Will continuation of the relatively high migration rates to Guam be good for the people who go there? The Church has always opposed dependence (economic as well as political) on the grounds that it does not provide a good climate for individual and collective maturation and growth. Should we encourage people to leave for Guam simply to draw the welfare payments and the tax rebate and other help they are eligible for? Is this helping the migrants or the countries they leave?
Is Guam, even if it has legitimate complaints, being too narrow-minded and provincial about the matter? Are its people forgetting their own humble economic origins, the assistance they have received from the US for many years, and the welcome they receive and the entitlement they take for granted when they leave Guam for mainland US? Are they trying to deny FSM citizens the very advantages they have had? Are they becoming forgetful of those poorer than they?

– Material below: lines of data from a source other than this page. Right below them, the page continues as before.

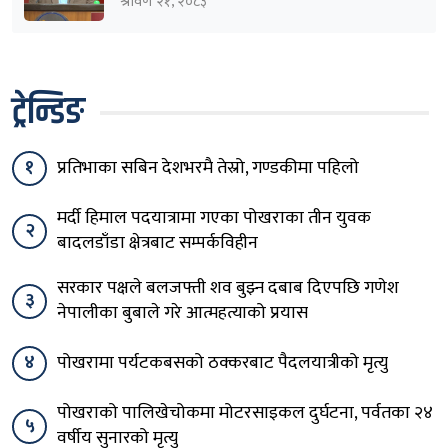
हुँदाखेरि किन नगर्नुभएको यो ?
श्रावण २१, २०८३
ट्रेन्डिङ
१
प्रतिभाका सबिन देशभरमै तेस्रो, गण्डकीमा पहिलो
मर्दी हिमाल पदयात्रामा गएका पोखराका तीन युवक
२
बादलडाँडा क्षेत्रबाट सम्पर्कविहीन
सरकार पक्षले बलजफ्ती शव बुझ्न दबाब दिएपछि गणेश
३
नेपालीका बुबाले गरे आत्महत्याको प्रयास
४
पोखरामा पर्यटकबसको ठक्करबाट पैदलयात्रीको मृत्यु
पोखराको पालिखेचोकमा मोटरसाइकल दुर्घटना, पर्वतका २४
५
वर्षीय सुनारको मृत्यु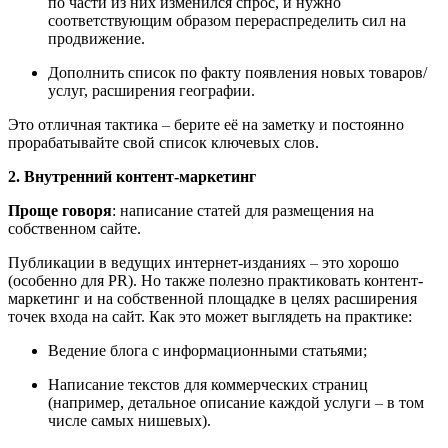
по части из них изменился спрос, и нужно
соответствующим образом перераспределить сил на
продвижение.
Дополнить список по факту появления новых товаров/
услуг, расширения географии.
Это отличная тактика
–
берите её на заметку и постоянно
прорабатывайте свой список ключевых слов.
2. Внутренний контент-маркетинг
Проще говоря
: написание статей для размещения на
собственном сайте.
Публикации в ведущих интернет-изданиях
–
это хорошо
(особенно для PR). Но также полезно практиковать контент-
маркетинг и на собственной площадке в целях расширения
точек входа на сайт. Как это может выглядеть на практике:
Ведение блога с информационными статьями;
Написание текстов для коммерческих страниц
(например, детальное описание каждой услуги
–
в том
числе самых нишевых).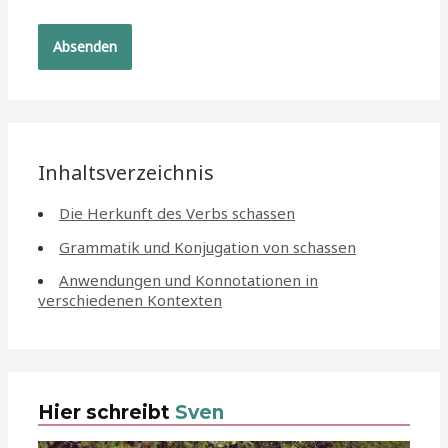
Inhaltsverzeichnis
Die Herkunft des Verbs schassen
Grammatik und Konjugation von schassen
Anwendungen und Konnotationen in
verschiedenen Kontexten
Hier schreibt
Sven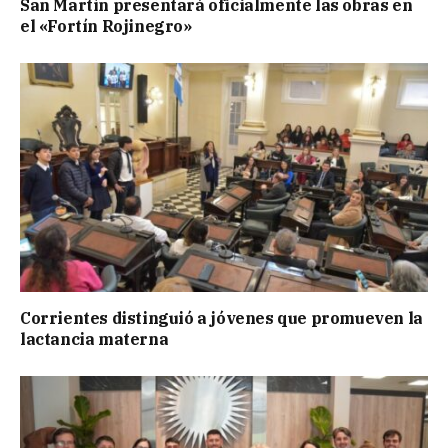
San Martín presentará oficialmente las obras en
el «Fortín Rojinegro»
Corrientes distinguió a jóvenes que promueven la
lactancia materna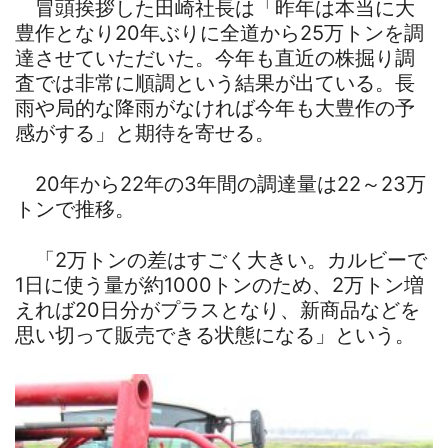
冒頭挨拶した田崎社長は「昨年は本当に大
豊作となり20年ぶりに全道から25万トンを調
達させていただいた。今年も直近の株掘り調
査では非常に順調という結果が出ている。長
雨や局的な降雨がなければ今年も大豊作の予
感がする」と期待を寄せる。
20年から22年の3年間の調達量は22～23万
トンで推移。
「2万トンの差はすごく大きい。カルビーで
1日に使う量が約1000トンのため、2万トン増
えれば20日分がプラスとなり、新商品などを
思い切って販売できる状態になる」という。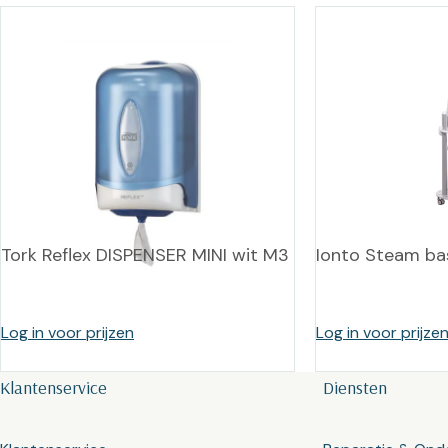
Tork Reflex DISPENSER MINI wit M3
Ionto Steam bas
Log in voor prijzen
Log in voor prijze
Klantenservice
Diensten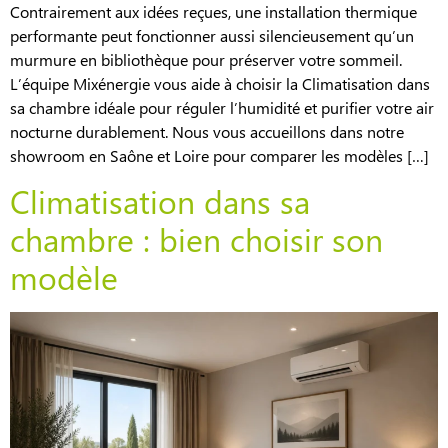
Contrairement aux idées reçues, une installation thermique
performante peut fonctionner aussi silencieusement qu’un
murmure en bibliothèque pour préserver votre sommeil.
L’équipe Mixénergie vous aide à choisir la Climatisation dans
sa chambre idéale pour réguler l’humidité et purifier votre air
nocturne durablement. Nous vous accueillons dans notre
showroom en Saône et Loire pour comparer les modèles […]
Climatisation dans sa
chambre : bien choisir son
modèle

Whether and how to limit growing migration is an issue that the mainland US faces in this day of large refugee movements into America for economic and political reasons. What can we learn from stands that the church in America has taken on this issue?
How can we disentangle legitimate financial concerns that Guam and its people may have from the emotional "ultranationalism" that seems to be so often tied in with it? What can the church contribute to a clarification of the issues for the enlightenment of both Guam and FSM? How might we do this?
Should we (Micronesian Ministry, MicSem) advocate support for the Forbes Bill in some form or other, while urging Guam to remain open to the employment needs of its neighbors?
1] Use Micronesian Ministry and Compact Impact as a vehicle for trying to negotiate a settlement for the present problems.
2] Use whatever weight we might have to urge a government-to-government conference to work out these issues.
3] Have MicSem make a TV program on the issue that could be telecast in the different parts of Micronesia and on Guam.
4] Letters to the editor in PDN and Op-Ed pieces presenting a more reasonable and balanced approach to the problem.
5] Try a public education campaign in FSM on the issues through articles, discussions, talks with government officials, etc.